> _WHAT IS EXPECTED_:
Pictures are to be left out. Copy exactly, and only, the lines from the start of the entries below to the line with "Radio Sound", both included.
====================
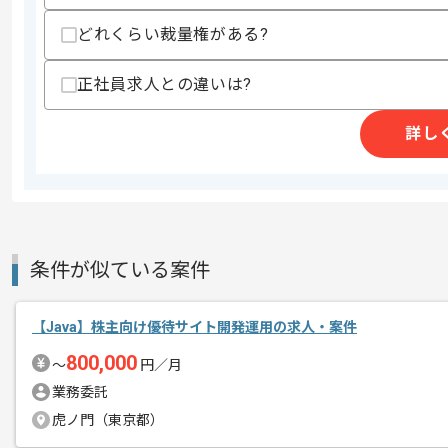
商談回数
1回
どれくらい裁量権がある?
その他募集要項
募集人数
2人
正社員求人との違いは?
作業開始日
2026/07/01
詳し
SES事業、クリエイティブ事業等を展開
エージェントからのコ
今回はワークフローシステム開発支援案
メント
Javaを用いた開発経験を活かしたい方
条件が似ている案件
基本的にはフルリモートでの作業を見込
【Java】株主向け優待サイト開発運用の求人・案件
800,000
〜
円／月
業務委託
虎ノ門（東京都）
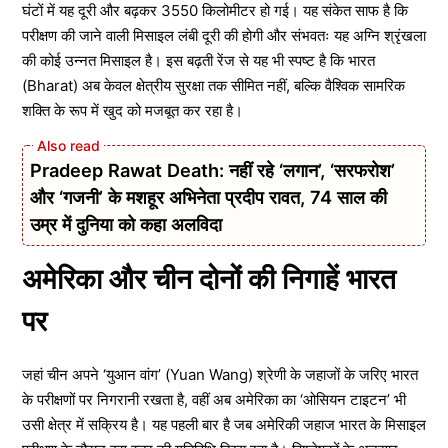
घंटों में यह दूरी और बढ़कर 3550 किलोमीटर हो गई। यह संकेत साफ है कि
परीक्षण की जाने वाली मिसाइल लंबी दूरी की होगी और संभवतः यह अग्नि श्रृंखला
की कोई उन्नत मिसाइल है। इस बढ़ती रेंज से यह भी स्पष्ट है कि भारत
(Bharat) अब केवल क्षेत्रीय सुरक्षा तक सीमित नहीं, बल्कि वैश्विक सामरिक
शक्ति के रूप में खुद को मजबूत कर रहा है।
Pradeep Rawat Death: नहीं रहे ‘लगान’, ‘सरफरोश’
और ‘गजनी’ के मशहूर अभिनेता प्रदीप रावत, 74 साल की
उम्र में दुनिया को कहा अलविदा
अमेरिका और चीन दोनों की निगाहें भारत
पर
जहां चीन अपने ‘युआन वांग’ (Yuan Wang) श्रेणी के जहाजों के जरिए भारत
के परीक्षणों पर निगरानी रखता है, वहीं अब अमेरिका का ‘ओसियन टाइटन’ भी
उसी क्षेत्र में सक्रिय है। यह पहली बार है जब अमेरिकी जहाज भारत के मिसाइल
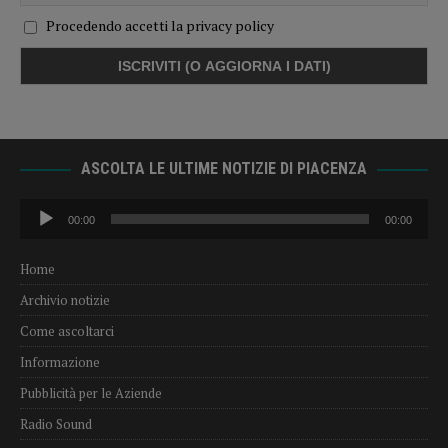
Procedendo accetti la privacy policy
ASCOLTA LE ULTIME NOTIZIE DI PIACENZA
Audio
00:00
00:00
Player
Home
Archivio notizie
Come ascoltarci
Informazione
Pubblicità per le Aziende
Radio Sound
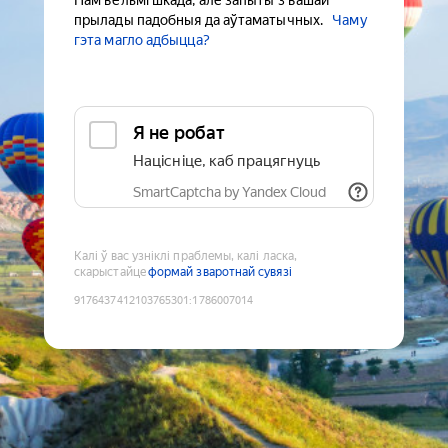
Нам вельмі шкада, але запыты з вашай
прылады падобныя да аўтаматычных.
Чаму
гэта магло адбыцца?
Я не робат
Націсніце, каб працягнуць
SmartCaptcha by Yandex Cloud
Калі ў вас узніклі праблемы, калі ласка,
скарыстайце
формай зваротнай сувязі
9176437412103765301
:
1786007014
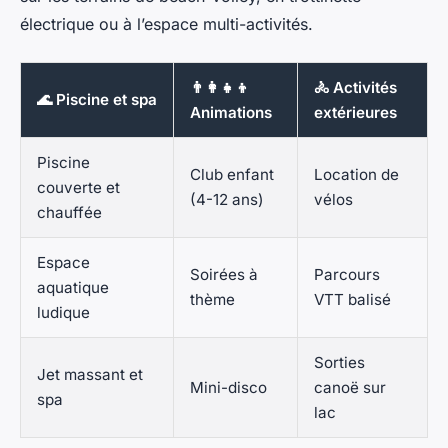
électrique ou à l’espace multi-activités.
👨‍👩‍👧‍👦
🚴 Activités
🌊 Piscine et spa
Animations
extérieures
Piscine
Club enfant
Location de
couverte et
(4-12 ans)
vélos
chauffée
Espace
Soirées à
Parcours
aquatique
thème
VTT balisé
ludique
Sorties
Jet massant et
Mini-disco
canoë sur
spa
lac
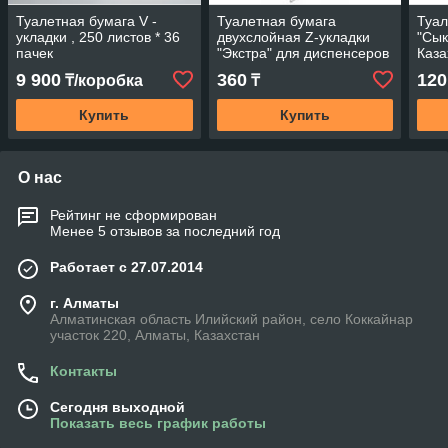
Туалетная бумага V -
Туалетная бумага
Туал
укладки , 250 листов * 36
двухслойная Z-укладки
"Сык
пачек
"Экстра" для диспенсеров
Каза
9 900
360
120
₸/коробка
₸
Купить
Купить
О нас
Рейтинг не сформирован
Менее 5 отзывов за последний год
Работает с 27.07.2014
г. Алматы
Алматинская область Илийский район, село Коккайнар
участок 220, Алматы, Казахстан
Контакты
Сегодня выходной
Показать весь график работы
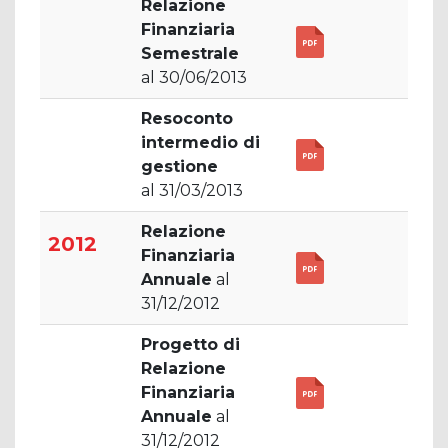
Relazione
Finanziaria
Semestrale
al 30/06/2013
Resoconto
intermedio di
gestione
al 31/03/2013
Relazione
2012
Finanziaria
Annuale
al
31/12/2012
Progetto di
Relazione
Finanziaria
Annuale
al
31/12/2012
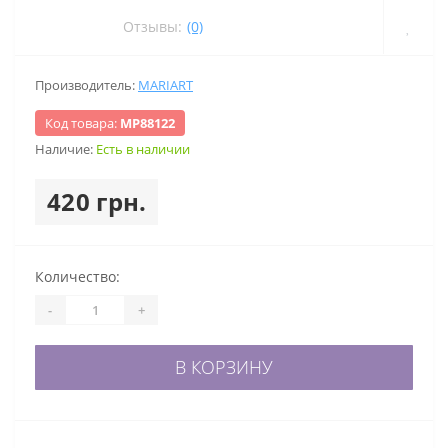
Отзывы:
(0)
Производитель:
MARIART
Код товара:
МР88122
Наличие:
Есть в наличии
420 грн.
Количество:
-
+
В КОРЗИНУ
====================
> _TASK SOLUTION_:
商談回数
1回
どれくらい裁量権がある?
その他募集要項
募集人数
2人
正社員求人との違いは?
作業開始日
2026/07/01
詳し
SES事業、クリエイティブ事業等を展開
エージェントからのコ
今回はワークフローシステム開発支援案
メント
Javaを用いた開発経験を活かしたい方
条件が似ている案件
基本的にはフルリモートでの作業を見込
【Java】株主向け優待サイト開発運用の求人・案件
800,000
〜
円／月
業務委託
虎ノ門（東京都）
घंटों में यह दूरी और बढ़कर 3550 किलोमीटर हो गई। यह संकेत साफ है कि
परीक्षण की जाने वाली मिसाइल लंबी दूरी की होगी और संभवतः यह अग्नि श्रृंखला
की कोई उन्नत मिसाइल है। इस बढ़ती रेंज से यह भी स्पष्ट है कि भारत
(Bharat) अब केवल क्षेत्रीय सुरक्षा तक सीमित नहीं, बल्कि वैश्विक सामरिक
शक्ति के रूप में खुद को मजबूत कर रहा है।
Pradeep Rawat Death: नहीं रहे ‘लगान’, ‘सरफरोश’
और ‘गजनी’ के मशहूर अभिनेता प्रदीप रावत, 74 साल की
उम्र में दुनिया को कहा अलविदा
अमेरिका और चीन दोनों की निगाहें भारत
पर
जहां चीन अपने ‘युआन वांग’ (Yuan Wang) श्रेणी के जहाजों के जरिए भारत
के परीक्षणों पर निगरानी रखता है, वहीं अब अमेरिका का ‘ओसियन टाइटन’ भी
उसी क्षेत्र में सक्रिय है। यह पहली बार है जब अमेरिकी जहाज भारत के मिसाइल
Procedendo accetti la privacy policy
ASCOLTA LE ULTIME NOTIZIE DI PIACENZA
Audio
00:00
00:00
Player
Home
Archivio notizie
Come ascoltarci
Informazione
Pubblicità per le Aziende
Radio Sound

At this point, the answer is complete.